“non-toxic” plausibly means “not harmful to people, animals, or environment”

In re S.C. Johnson & Son, Inc. Windex Non-Toxic Litig.,
2021 WL 3191733, No. 20-cv-03184-HSG (N.D. Cal. Jul. 28, 2021)

Plaintiffs alleged that SCJ used false and misleading labels
that certain of its Windex products have a “non-toxic formula.” The products
allegedly contain ingredients that are toxic to humans, animals, and/or the
environment: they can allegedly cause “severe ocular irritation,” “skin and eye
irritation,” “damage to certain plants and seedlings,” “conjunctivitis and
corneal damage,” “headaches,” “breathing difficulties,” “erythema,
desquamation, and drying of the skin,” and “fissuring.” They brought the usual
California claims.

The court determined that the products were similar enough
to be grouped together despite having some varying ingredients, and that
plaintiffs had standing for injunctive relief. Factual issues about what counts
as toxic—and whether, as the FTC says, a product could be labeled non-toxic if
it had small amounts of an ingredient at a level that is not harmful to humans
or the environment—were not for the motion to dismiss stage.

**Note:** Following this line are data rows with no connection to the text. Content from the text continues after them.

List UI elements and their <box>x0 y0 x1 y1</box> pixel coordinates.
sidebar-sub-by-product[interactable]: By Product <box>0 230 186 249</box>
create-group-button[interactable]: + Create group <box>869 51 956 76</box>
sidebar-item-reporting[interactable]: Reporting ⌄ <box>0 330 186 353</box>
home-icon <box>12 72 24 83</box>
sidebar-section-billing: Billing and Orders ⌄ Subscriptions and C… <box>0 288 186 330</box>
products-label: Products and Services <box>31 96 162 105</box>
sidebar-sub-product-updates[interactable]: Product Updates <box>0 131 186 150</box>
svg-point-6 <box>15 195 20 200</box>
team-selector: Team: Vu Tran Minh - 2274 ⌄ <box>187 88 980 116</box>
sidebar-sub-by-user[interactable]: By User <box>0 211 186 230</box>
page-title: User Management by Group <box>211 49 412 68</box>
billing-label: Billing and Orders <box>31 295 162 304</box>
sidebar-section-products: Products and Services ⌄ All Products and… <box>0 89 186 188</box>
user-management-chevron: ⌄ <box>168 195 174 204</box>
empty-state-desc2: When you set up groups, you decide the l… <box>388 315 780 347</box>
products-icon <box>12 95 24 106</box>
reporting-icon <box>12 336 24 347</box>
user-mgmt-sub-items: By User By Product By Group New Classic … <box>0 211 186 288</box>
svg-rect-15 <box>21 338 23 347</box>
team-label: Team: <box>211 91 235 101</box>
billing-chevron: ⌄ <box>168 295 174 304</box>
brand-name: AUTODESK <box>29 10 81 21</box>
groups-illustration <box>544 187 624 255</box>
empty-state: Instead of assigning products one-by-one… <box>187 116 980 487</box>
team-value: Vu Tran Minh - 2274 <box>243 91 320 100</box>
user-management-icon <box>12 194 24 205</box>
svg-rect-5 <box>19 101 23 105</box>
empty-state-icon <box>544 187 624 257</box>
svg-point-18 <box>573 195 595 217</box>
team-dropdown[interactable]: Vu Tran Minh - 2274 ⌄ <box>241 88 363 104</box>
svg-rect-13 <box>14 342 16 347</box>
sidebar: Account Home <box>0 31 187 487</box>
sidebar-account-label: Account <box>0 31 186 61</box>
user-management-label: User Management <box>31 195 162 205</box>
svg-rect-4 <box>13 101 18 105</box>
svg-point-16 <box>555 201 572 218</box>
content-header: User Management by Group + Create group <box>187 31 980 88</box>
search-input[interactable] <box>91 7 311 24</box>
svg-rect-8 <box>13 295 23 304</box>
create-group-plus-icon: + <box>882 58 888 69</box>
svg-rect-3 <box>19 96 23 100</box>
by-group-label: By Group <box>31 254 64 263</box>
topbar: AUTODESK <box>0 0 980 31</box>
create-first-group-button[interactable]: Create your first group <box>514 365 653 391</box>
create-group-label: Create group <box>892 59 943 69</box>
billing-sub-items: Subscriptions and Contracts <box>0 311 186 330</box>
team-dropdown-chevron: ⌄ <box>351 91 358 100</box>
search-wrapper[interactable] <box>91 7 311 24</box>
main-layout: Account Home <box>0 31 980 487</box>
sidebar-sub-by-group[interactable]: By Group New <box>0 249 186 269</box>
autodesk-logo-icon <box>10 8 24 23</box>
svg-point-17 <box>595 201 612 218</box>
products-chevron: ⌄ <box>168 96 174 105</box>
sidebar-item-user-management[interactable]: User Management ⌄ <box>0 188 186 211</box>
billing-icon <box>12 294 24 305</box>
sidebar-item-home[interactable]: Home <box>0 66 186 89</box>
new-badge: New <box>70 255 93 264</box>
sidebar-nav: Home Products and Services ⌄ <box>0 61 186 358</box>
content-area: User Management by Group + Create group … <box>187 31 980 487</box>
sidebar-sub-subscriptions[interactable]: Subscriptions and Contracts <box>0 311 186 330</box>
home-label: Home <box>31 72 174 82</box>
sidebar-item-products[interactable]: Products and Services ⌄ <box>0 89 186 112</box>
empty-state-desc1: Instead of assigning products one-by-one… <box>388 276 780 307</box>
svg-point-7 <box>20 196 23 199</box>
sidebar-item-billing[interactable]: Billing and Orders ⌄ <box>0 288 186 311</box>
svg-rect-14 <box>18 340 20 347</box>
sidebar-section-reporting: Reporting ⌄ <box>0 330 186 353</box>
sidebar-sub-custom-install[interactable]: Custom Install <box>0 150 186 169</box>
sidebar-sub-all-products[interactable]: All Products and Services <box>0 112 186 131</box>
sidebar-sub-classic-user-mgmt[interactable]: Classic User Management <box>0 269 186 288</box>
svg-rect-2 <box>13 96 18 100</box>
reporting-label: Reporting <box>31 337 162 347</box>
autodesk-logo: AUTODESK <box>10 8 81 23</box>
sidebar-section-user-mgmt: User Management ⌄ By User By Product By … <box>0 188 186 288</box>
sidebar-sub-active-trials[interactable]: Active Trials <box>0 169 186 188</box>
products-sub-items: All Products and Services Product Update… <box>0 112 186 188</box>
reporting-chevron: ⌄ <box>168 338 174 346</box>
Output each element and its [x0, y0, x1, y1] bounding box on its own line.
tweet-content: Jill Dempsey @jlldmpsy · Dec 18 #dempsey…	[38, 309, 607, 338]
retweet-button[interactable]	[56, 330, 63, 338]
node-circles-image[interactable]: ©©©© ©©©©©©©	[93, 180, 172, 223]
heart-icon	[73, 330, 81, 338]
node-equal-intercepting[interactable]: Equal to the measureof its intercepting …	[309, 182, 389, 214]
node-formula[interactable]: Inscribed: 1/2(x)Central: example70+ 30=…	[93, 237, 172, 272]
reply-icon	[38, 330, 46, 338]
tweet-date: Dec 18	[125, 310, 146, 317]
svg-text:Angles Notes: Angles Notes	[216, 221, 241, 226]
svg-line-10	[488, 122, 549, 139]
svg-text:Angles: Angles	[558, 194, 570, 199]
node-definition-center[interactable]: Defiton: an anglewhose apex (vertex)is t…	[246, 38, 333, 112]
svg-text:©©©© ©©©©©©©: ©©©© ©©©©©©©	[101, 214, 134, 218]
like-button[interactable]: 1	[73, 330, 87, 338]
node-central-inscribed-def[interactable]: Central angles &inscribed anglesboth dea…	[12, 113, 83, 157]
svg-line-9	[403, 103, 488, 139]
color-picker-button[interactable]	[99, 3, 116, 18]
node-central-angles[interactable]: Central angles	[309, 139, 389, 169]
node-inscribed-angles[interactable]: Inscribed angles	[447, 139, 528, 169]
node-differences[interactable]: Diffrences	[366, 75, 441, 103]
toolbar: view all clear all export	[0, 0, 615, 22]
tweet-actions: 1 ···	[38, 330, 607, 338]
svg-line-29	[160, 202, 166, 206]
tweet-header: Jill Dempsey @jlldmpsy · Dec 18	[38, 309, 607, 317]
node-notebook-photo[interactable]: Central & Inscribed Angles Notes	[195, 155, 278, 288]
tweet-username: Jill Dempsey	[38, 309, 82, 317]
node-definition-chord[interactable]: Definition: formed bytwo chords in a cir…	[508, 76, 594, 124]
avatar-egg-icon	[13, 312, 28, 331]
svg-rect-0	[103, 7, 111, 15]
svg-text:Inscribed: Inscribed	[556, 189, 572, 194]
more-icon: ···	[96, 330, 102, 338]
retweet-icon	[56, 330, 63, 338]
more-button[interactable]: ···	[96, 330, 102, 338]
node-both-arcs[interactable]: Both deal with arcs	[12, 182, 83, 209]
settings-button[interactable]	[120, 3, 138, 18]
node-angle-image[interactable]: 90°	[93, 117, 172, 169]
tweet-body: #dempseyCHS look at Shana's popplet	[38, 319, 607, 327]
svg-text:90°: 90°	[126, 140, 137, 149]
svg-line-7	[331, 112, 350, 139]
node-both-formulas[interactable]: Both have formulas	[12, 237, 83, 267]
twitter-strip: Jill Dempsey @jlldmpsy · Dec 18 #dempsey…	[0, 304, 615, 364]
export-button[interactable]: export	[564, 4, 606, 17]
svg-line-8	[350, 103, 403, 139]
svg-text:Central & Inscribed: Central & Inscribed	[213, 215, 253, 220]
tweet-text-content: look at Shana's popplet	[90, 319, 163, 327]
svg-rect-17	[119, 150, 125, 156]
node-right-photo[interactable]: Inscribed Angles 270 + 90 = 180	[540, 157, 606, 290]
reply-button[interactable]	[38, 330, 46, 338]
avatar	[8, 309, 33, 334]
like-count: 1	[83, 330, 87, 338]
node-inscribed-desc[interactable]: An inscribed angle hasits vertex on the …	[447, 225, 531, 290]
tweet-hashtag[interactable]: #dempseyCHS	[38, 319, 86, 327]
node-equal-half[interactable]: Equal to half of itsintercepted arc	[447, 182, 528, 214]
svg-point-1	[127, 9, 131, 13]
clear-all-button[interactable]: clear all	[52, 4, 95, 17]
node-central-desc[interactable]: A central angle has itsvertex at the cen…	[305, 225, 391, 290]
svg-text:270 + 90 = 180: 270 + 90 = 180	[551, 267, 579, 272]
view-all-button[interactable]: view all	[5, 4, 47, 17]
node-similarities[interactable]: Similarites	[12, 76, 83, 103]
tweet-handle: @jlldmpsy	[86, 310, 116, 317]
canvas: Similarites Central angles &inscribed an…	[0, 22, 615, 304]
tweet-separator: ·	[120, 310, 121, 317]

The key question is whether a reasonable consumer would be
misled by the term “non-toxic” into thinking that the Products “[do] not pose
any risks to humans or the environment, including household pets.” SCJ relied
on a definition of “toxic” from the Merriam-Webster Dictionary, and contends
that it “means that a substance is ‘poisonous’ or ‘capable of causing death or
serious debilitation.’ ” And the FTC’s Green Guides explain that:

[T]here is no allowance for “de minimis” or “trace”
toxicity. However, a non-toxic product could contain a toxic substance at a
level that is not harmful to humans or the environment. For example, apple
seeds contain cyanide. Although a marketer could not claim that cyanide itself
is non-toxic, the amount in an apple is so low that it is not harmful to humans
or the environment, and so the marketer could claim the apple is non-toxic.

Plaintiffs responded that even the Merriam-Webster
Dictionary offers an alternative definition of toxic, defined as “harmful.”
They argued that a reasonable consumer could believe that “non-toxic” means
“not posing a risk of harm.” And the Green Guides say:

A non-toxic claim likely conveys that a product, package, or
service is non-toxic both for humans and for the environment generally.
Therefore, marketers making non-toxic claims should have competent and reliable
scientific evidence that the product, package, or service is non-toxic for
humans and for the environment or should clearly and prominently qualify their
claims to avoid deception.

As it happens, the NAD evaluated one of the products at issue
in this case—Windex Vinegar Non-Toxic Formula Product—and recommended that SCJ
“discontinue the claim ‘non-toxic’ on the package.” It found that non-toxic, as
used on the product, “reasonably conveys a message that the product will not
harm people (including small children), common pets, or the environment.”
“Importantly, NAD noted that a reasonable consumer’s understanding of the
concept of ‘will not harm’ is not limited to death, but also various types of
temporary physical illness, such as vomiting, rash, and gastrointestinal
upset.” SCJ appealed to the National Advertising Review Board, which upheld the
decision and “express[ed] concern that an unqualified non-toxic claim will lead
reasonable consumers to conclude not only that a misused cleaning product does
not pose a risk of death or serious consequences, but also that product misuse
poses no health risks, even those that are not severe or are more transient in

Likewise, the Environmental Working Group  considered two of the products at issue in
this case—Windex Ammonia-Free Non-Toxic Formula and Windex Original Non-Toxic
Formula—and determined that the former was “[c]orrosive” and “[m]ay contain
ingredients with potential for respiratory effects; chronic aquatic toxicity;
[and] developmental/endocrine/reproductive effects” while the latter “[m]ay
contain ingredients with potential for acute aquatic toxicity; respiratory
effects; skin irritation/allergies/damage.” Thus, this wasn’t plaintiffs’
idiosyncratic “personal understanding of non-toxic.”